#### Given records

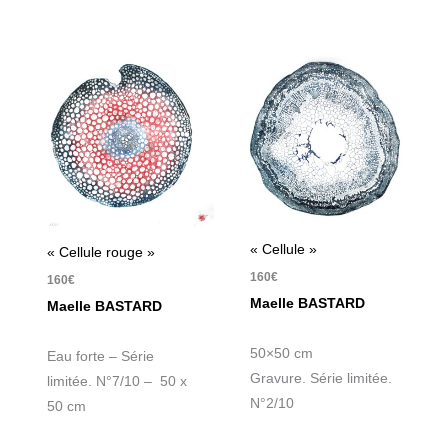
« Cellule »
« Cellule rouge »
160
€
160
€
Maelle BASTARD
Maelle BASTARD
50×50 cm
Eau forte – Série
Gravure. Série limitée.
limitée. N°7/10 – 50 x
N°2/10
50 cm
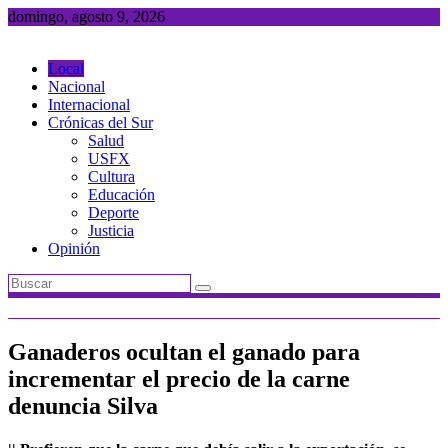
Saltar
domingo, agosto 9, 2026
al
contenido
Local
Nacional
Internacional
Crónicas del Sur
Salud
USFX
Cultura
Educación
Deporte
Justicia
Opinión
Ganaderos ocultan el ganado para
incrementar el precio de la carne
denuncia Silva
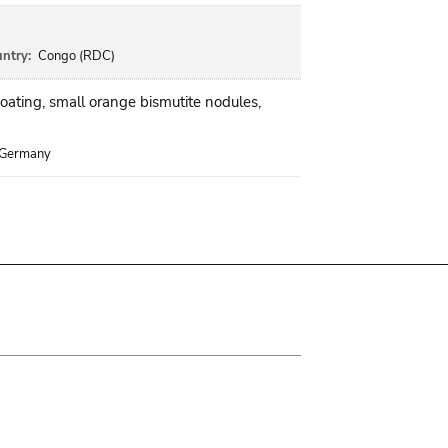
ntry:
Congo (RDC)
coating, small orange bismutite nodules,
Germany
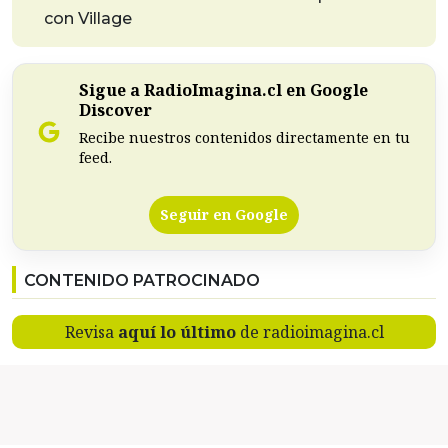
con Village
Sigue a RadioImagina.cl en Google
Discover
Recibe nuestros contenidos directamente en tu
feed.
Seguir en Google
CONTENIDO PATROCINADO
Revisa
aquí lo último
de radioimagina.cl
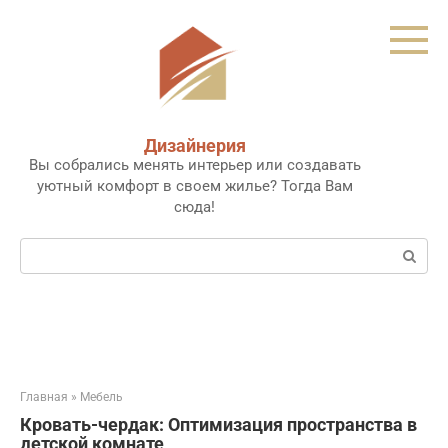
Перейти
к
контенту
Дизайнерия
Вы собрались менять интерьер или создавать
уютный комфорт в своем жилье? Тогда Вам
сюда!
Поиск:
Главная
»
Мебель
Кровать-чердак: Оптимизация пространства в
детской комнате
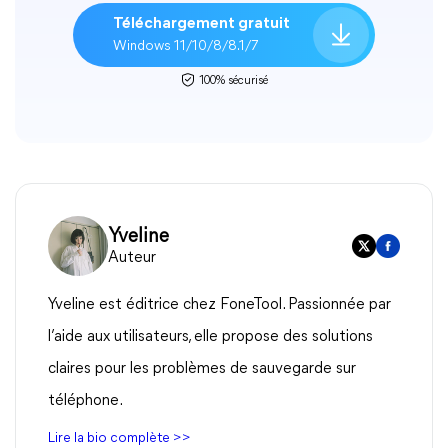
Téléchargement gratuit
Windows 11/10/8/8.1/7
100% sécurisé
Yveline
Auteur
Yveline est éditrice chez FoneTool. Passionnée par
l’aide aux utilisateurs, elle propose des solutions
claires pour les problèmes de sauvegarde sur
téléphone.
Lire la bio complète >>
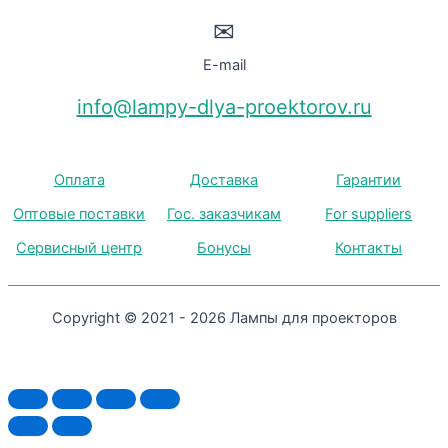
✉
E-mail
info@lampy-dlya-proektorov.ru
Оплата
Доставка
Гарантии
Оптовые поставки
Гос. заказчикам
For suppliers
Сервисный центр
Бонусы
Контакты
Copyright © 2021 - 2026 Лампы для проекторов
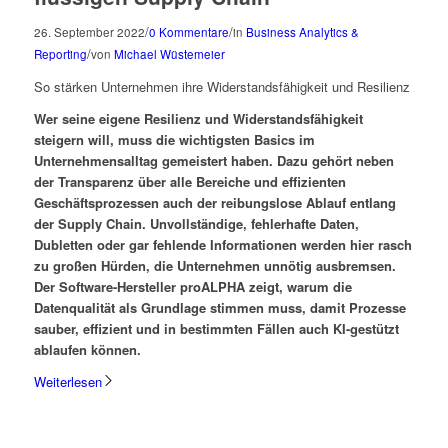
/
/
26. September 2022
0 Kommentare
in
Business Analytics &
/
Reporting
von
Michael Wüstemeier
So stärken Unternehmen ihre Widerstandsfähigkeit und Resilienz
Wer seine eigene Resilienz und Widerstandsfähigkeit
steigern will, muss die wichtigsten Basics im
Unternehmensalltag gemeistert haben. Dazu gehört neben
der Transparenz über alle Bereiche und effizienten
Geschäftsprozessen auch der reibungslose Ablauf entlang
der Supply Chain. Unvollständige, fehlerhafte Daten,
Dubletten oder gar fehlende Informationen werden hier rasch
zu großen Hürden, die Unternehmen unnötig ausbremsen.
Der Software-Hersteller proALPHA zeigt, warum die
Datenqualität als Grundlage stimmen muss, damit Prozesse
sauber, effizient und in bestimmten Fällen auch KI-gestützt
ablaufen können.
Weiterlesen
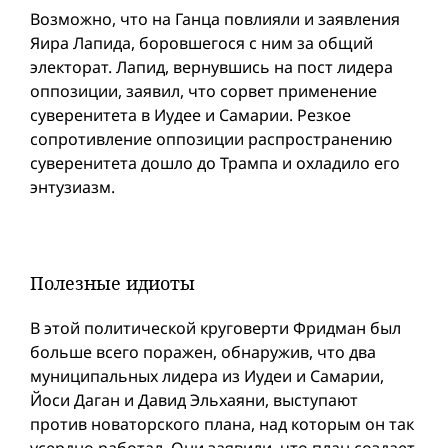
Возможно, что на Ганца повлияли и заявления
Яира Лапида, боровшегося с ним за общий
электорат. Лапид, вернувшись на пост лидера
оппозиции, заявил, что сорвет применение
суверенитета в Иудее и Самарии. Резкое
сопротивление оппозиции распространению
суверенитета дошло до Трампa и охладило его
энтузиазм.
Полезные идиоты
В этой политической круговерти Фридман был
больше всего поражен, обнаружив, что два
муниципальных лидера из Иудеи и Самарии,
Йоси Даган и Давид Эльхаяни, выступают
против новаторского плана, над которым он так
усердно работал. Они заявили, что план создает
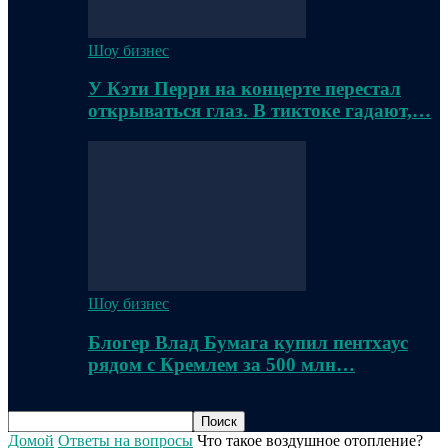
Шоу бизнес
У Кэти Перри на концерте перестал
открываться глаз. В тиктоке гадают,…
Шоу бизнес
Блогер Влад Бумага купил пентхаус
рядом с Кремлем за 500 млн…
Домой
Ответы на вопросы
Что такое воздушное отопление?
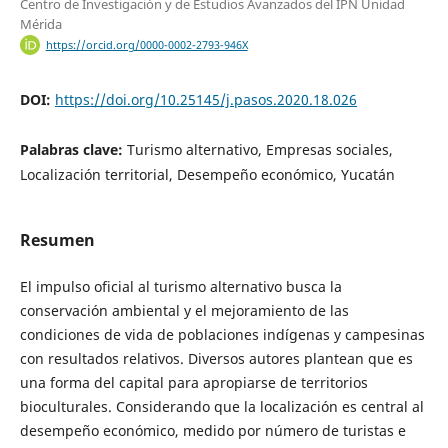
Centro de Investigación y de Estudios Avanzados del IPN Unidad
Mérida
https://orcid.org/0000-0002-2793-946X
DOI:
https://doi.org/10.25145/j.pasos.2020.18.026
Palabras clave:
Turismo alternativo, Empresas sociales,
Localización territorial, Desempeño económico, Yucatán
Resumen
El impulso oficial al turismo alternativo busca la
conservación ambiental y el mejoramiento de las
condiciones de vida de poblaciones indígenas y campesinas
con resultados relativos. Diversos autores plantean que es
una forma del capital para apropiarse de territorios
bioculturales. Considerando que la localización es central al
desempeño económico, medido por número de turistas e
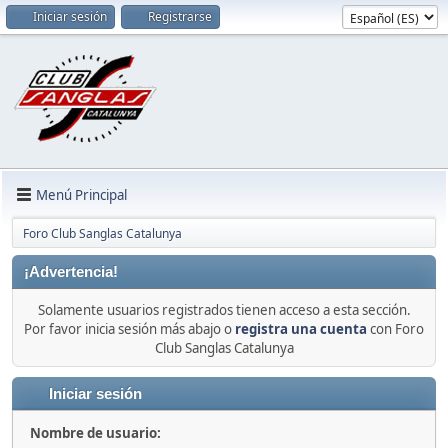
Iniciar sesión
Registrarse
Menú Principal
Foro Club Sanglas Catalunya
¡Advertencia!
Solamente usuarios registrados tienen acceso a esta sección.
Por favor inicia sesión más abajo o
registra una cuenta
con Foro
Club Sanglas Catalunya
Iniciar sesión
Nombre de usuario:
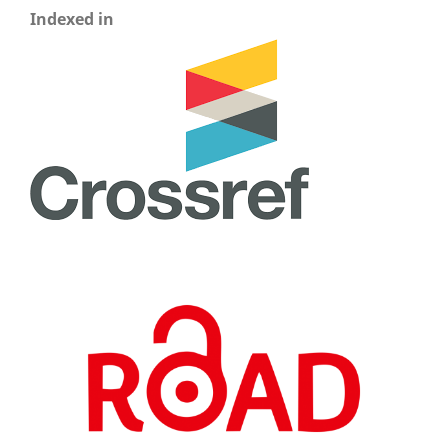
Indexed in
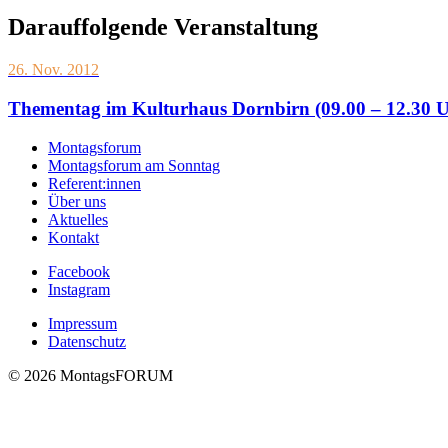
Darauffolgende Veranstaltung
26. Nov. 2012
Thementag im Kulturhaus Dornbirn (09.00 – 12.30 U
Montagsforum
Montagsforum am Sonntag
Referent:innen
Über uns
Aktuelles
Kontakt
Facebook
Instagram
Impressum
Datenschutz
© 2026 MontagsFORUM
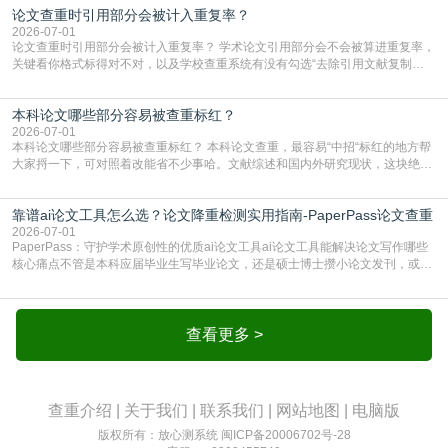
论文查重时引用部分会被计入重复率？
AIGC检测成了论文答辩投稿前的必备项？可能还有不少人觉得，我就用AI搭了个
框架，内容都是自己写的，至于做AIG
2026-07-01
论文查重时引用部分会被计入重复率？ 学术论文引用部分会不会被算进重复率，
关键看你格式标得对不对，以及学校查重系统有没有勾选“去除引用文献复制
比”。如果格式完全规范，如正文引用句尾紧跟半角上标[1]，文末“参考文献”四字
独占一行，每条文献用[1][2]方括号编号、与正文一一对应，著录项符合GB/T
本科论文哪些部分容易被查重标红？
7714（作者、题名、刊名、年、卷期、页码齐全，标点用半角）；查重系统识别
成功后通常把这段标为引用，
2026-07-01
本科论文哪些部分容易被查重标红？ 本科论文查重，最容易“中招“标红的地方帮
大家捋一下，可对照着改能省不少事哈。文献综述和国内外研究现状，这块绝对
的重灾区。你介绍前人研究了啥、某个理论是谁提的，课本和往届论文里都有近
乎一模一样的话，你要是直接复制百度百科、教材或别人写好的综述段落，系统
靠谱ai论文工具怎么选？论文降重检测实用指南-PaperPass论文查重
一抓一个准，整段飘红。研究背景、意义和方法描述也是不可避免，比如“本文采
用问卷调查法““运用SPSS软件进行数据分
2026-07-01
PaperPass：守护学术原创性的优质ai论文工具ai论文工具能解决论文写作哪些
核心痛点不管是本科应届毕业生写毕业论文，还是硕士博士攒小论文发刊，或是
科研人员整理课题成果，都绕不开重复率核查、内容优化这两大难关。以前全靠
自己逐句读逐句改，熬好几个大夜不说，还经常改不到点上，交上去才发现重复
率超标，再返工太折腾。现在有了成熟的ai论文工具，这些痛点基本都能高效解
决。靠谱的ai论文工具，不止能帮你梳
查看更多 >
查重介绍
|
关于我们
|
联系我们
|
网站地图
|
电脑版
版权所有：放心测系统
闽ICP备20006702号-28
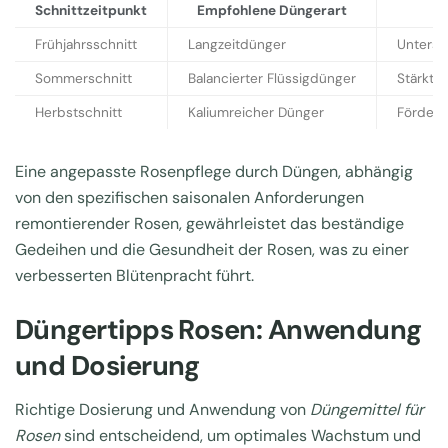
Schnittzeitpunkt
Empfohlene Düngerart
Frühjahrsschnitt
Langzeitdünger
Unterst
Sommerschnitt
Balancierter Flüssigdünger
Stärkt d
Herbstschnitt
Kaliumreicher Dünger
Fördert
Eine angepasste Rosenpflege durch Düngen, abhängig
von den spezifischen saisonalen Anforderungen
remontierender Rosen, gewährleistet das beständige
Gedeihen und die Gesundheit der Rosen, was zu einer
verbesserten Blütenpracht führt.
Düngertipps Rosen: Anwendung
und Dosierung
Richtige Dosierung und Anwendung von
Düngemittel für
Rosen
sind entscheidend, um optimales Wachstum und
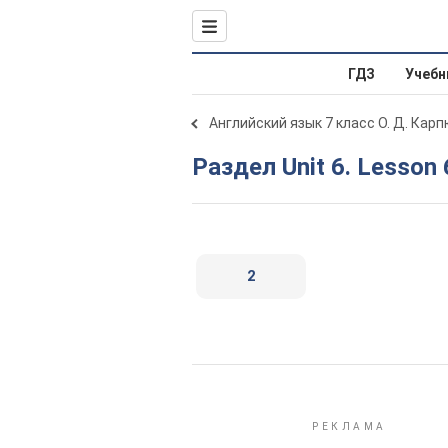
ГДЗ
Учебн
Английский язык 7 класс О. Д. Карп
Раздел Unit 6. Lesson 
2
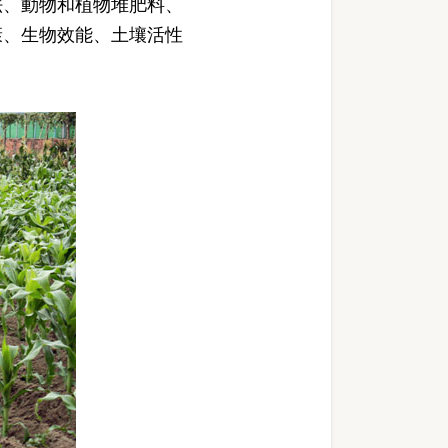
法、動物和植物堆肥料、
康、生物效能、土壤活性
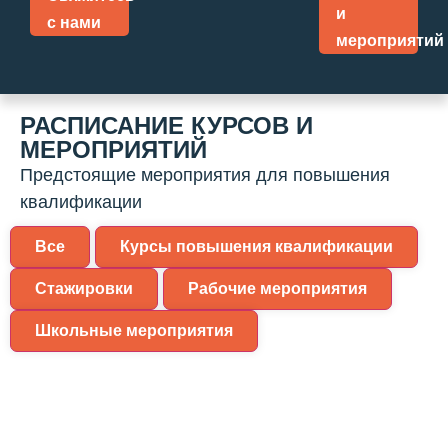
и
с нами
мероприятий
РАСПИСАНИЕ КУРСОВ И
МЕРОПРИЯТИЙ
Предстоящие мероприятия для повышения
квалификации
Все
Курсы повышения квалификации
Стажировки
Рабочие мероприятия
Школьные мероприятия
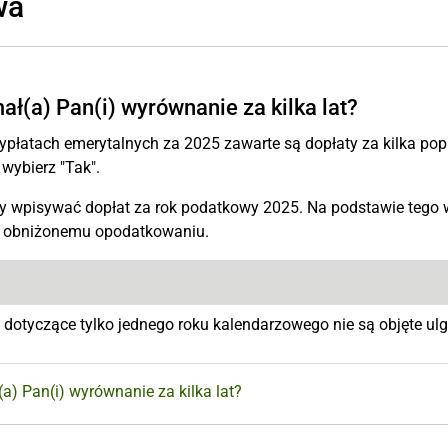
wa
ał(a) Pan(i) wyrównanie za kilka lat?
ypłatach emerytalnych za 2025 zawarte są dopłaty za kilka pop
, wybierz "Tak".
ży wpisywać dopłat za rok podatkowy 2025. Na podstawie tego 
 obniżonemu opodatkowaniu.
 dotyczące tylko jednego roku kalendarzowego nie są objęte ulg
a) Pan(i) wyrównanie za kilka lat?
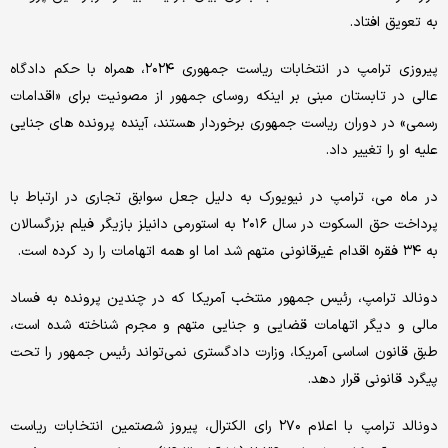
به تعویق افتاد.
پیروزی ترامپ در انتخابات ریاست جمهوری ۲۰۲۴، همراه با حکم دادگاه
عالی در تابستان مبنی بر اینکه روسای جمهور از مصونیت برای «اقدامات
رسمی» در دوران ریاست جمهوری برخوردار هستند، آینده پرونده های جنایی
علیه او را تغییر داد.
در ماه می، ترامپ در نیویورک به دلیل جعل سوابق تجاری در ارتباط با
پرداخت حق السکوت در سال ۲۰۱۶ به استورمی دانیلز بازیگر فیلم بزرگسالان
به ۳۴ فقره اقدام غیرقانونی متهم شد اما او همه اتهامات را رد کرده است.
دونالد ترامپ، رئیس جمهور منتخب آمریکا که در چندین پرونده به فساد
مالی و دیگر اتهامات قضایی و جنایی متهم و مجرم شناخته شده است،
طبق قانون اساسی آمریکا، وزارت دادگستری نمی‌تواند رئیس جمهور را تحت
پیگرد قانونی قرار دهد.
دونالد ترامپ با اعلام ۲۷۰ رای الکترال، پیروز شصتمین انتخابات ریاست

########

What to work on – Give the lines above again exactly, from the one containing "Registrarse" to the one containing "大家捋一下，可对照着改能省不少事哈。文献综述和国内外研究现状，这块绝对", both included, but leave out the pictures.

Response to this exercise –
Registrarse
Menú Principal
Foro Club Sanglas Catalunya
¡Advertencia!
Solamente usuarios registrados tienen acceso a esta sección.
Por favor inicia sesión más abajo o
registra una cuenta
con Foro
Club Sanglas Catalunya
Iniciar sesión
Nombre de usuario:
Indexed in
Darauffolgende Veranstaltung
26. Nov. 2012
Thementag im Kulturhaus Dornbirn (09.00 – 12.30 U
Montagsforum
Montagsforum am Sonntag
Referent:innen
Über uns
Aktuelles
Kontakt
Facebook
Instagram
Impressum
Datenschutz
© 2026 MontagsFORUM
论文查重时引用部分会被计入重复率？
AIGC检测成了论文答辩投稿前的必备项？可能还有不少人觉得，我就用AI搭了个
框架，内容都是自己写的，至于做AIG
2026-07-01
论文查重时引用部分会被计入重复率？ 学术论文引用部分会不会被算进重复率，
关键看你格式标得对不对，以及学校查重系统有没有勾选“去除引用文献复制
比”。如果格式完全规范，如正文引用句尾紧跟半角上标[1]，文末“参考文献”四字
独占一行，每条文献用[1][2]方括号编号、与正文一一对应，著录项符合GB/T
本科论文哪些部分容易被查重标红？
7714（作者、题名、刊名、年、卷期、页码齐全，标点用半角）；查重系统识别
成功后通常把这段标为引用，
2026-07-01
本科论文哪些部分容易被查重标红？ 本科论文查重，最容易“中招“标红的地方帮
大家捋一下，可对照着改能省不少事哈。文献综述和国内外研究现状，这块绝对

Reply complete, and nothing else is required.